[Start of Attachment]
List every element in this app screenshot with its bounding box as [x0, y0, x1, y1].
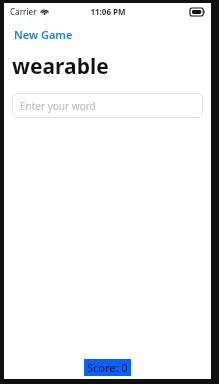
staticText: New Game [14, 27, 73, 42]
button[interactable]: New Game [12, 26, 75, 43]
button[interactable]: Score: 0 [84, 359, 131, 376]
staticText: 11:06 PM [90, 6, 126, 17]
other: Wi-Fi signal [40, 8, 49, 15]
staticText: Carrier [10, 6, 37, 17]
staticText: Enter your word [20, 99, 96, 113]
staticText: Score: 0 [87, 360, 128, 375]
button[interactable]: Enter your word [12, 93, 203, 118]
staticText: wearable [12, 52, 109, 81]
other: Battery full [190, 8, 205, 16]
[End of Attachment]
[WHAT YOU ARE ASKED TO DO]: The answer is the listing above restated word for word, pictures removed.

[RESPONSE]:
List every element in this app screenshot with its bounding box as [x0, y0, x1, y1].
staticText: New Game [14, 27, 73, 42]
button[interactable]: New Game [12, 26, 75, 43]
button[interactable]: Score: 0 [84, 359, 131, 376]
staticText: 11:06 PM [90, 6, 126, 17]
other: Wi-Fi signal [40, 8, 49, 15]
staticText: Carrier [10, 6, 37, 17]
staticText: Enter your word [20, 99, 96, 113]
staticText: Score: 0 [87, 360, 128, 375]
button[interactable]: Enter your word [12, 93, 203, 118]
staticText: wearable [12, 52, 109, 81]
other: Battery full [190, 8, 205, 16]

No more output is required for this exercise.